The grind of leadership can wear on you over time. The meetings, emails, phone calls, presentations, one-on-ones, more emails, and status updates can leave you feeling trapped and uninspired.

Even in fast-growing organizations, the relentless change and need to keep your head above water can, in itself, grow monotonous. Rather than resigning yourself to feeling demotivated, disheartened, and lacking creativity, what you need is to shake things up. To take a different approach and see if you can boost some of that right-brain thinking.

Here are six things you could try for a week to see what sparks:

1. Ditch the technology.

Instead of lugging around a laptop, tablet, or phone for note-taking and action tracking, bring an old fashioned note pad and pen. You'll find it easier to connect with people in the room without the distraction of an always-connected device. You may also spark more ideas as a result of writing out your thoughts rather than typing them.

2. Conduct your meetings standing up.

Nothing says 'settle in, it's going to be a long one' than seats around a conference table. In order to inject some life and a sense of momentum to your meetings, conduct them standing up. You'll find people speak with greater clarity, and decisions are agreed more quickly than a lengthy discussion around a table.

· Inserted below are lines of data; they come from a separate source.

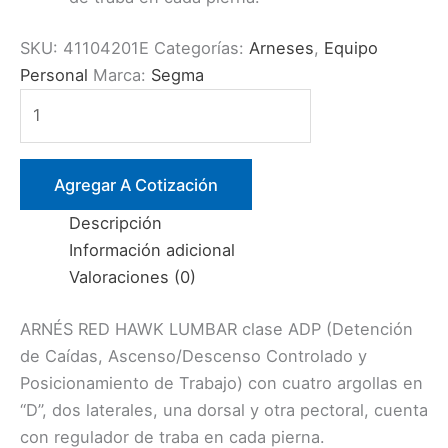
SKU:
41104201E
Categorías:
Arneses
,
Equipo
Personal
Marca:
Segma
ARNES
4
ARGOLLAS
C/FAJA
Agregar A Cotización
LUMBAR
Descripción
(RED
Información adicional
HAWK)
Valoraciones (0)
(SEGMA)
cantidad
ARNÉS RED HAWK LUMBAR clase ADP (Detención
de Caídas, Ascenso/Descenso Controlado y
Posicionamiento de Trabajo) con cuatro argollas en
“D”, dos laterales, una dorsal y otra pectoral, cuenta
con regulador de traba en cada pierna.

3. Bring some more junior into your next meeting.

Most leaders have an overinflated sense of their knowledge and skills. In actuality, their understanding of the impact their decisions have on the rest of their team is limited at best. The next time you go to a meeting with your peers or a group of more senior leaders, bring someone along who is more junior than you. Doing so not only adds a different perspective to the discussion, but it also gives your colleague an opportunity to develop and grow.

4. Say yes to everything.

One of the fastest ways to see where your true priorities lie is to say yes to everything and see what you end up spending your time on. This will give you a better understanding of what type of work you value most. It also affords you the opportunity to test where the true limits of your workload sit.

5. Say no to everything.

The flip side of that is in saying no to everything that comes your way. That keeps you ruthlessly focused on executing what's already on your plate, giving you the opportunity to make progress on projects which may have sat on the back burner for some time.

6. Shadow a role you're unfamiliar with.

We all have blind spots that we're aware of. Those parts of your business that you leave up to someone else because you'd only screw it up. The problem with this approach is that it only ever provides you with a reduced understanding of how the parts of your organization work together. I'm not saying you need to be a master in all areas, but if you shadow a role you're unfamiliar with, it'll give you a greater understanding and appreciation of how it impacts on the work you and your team do.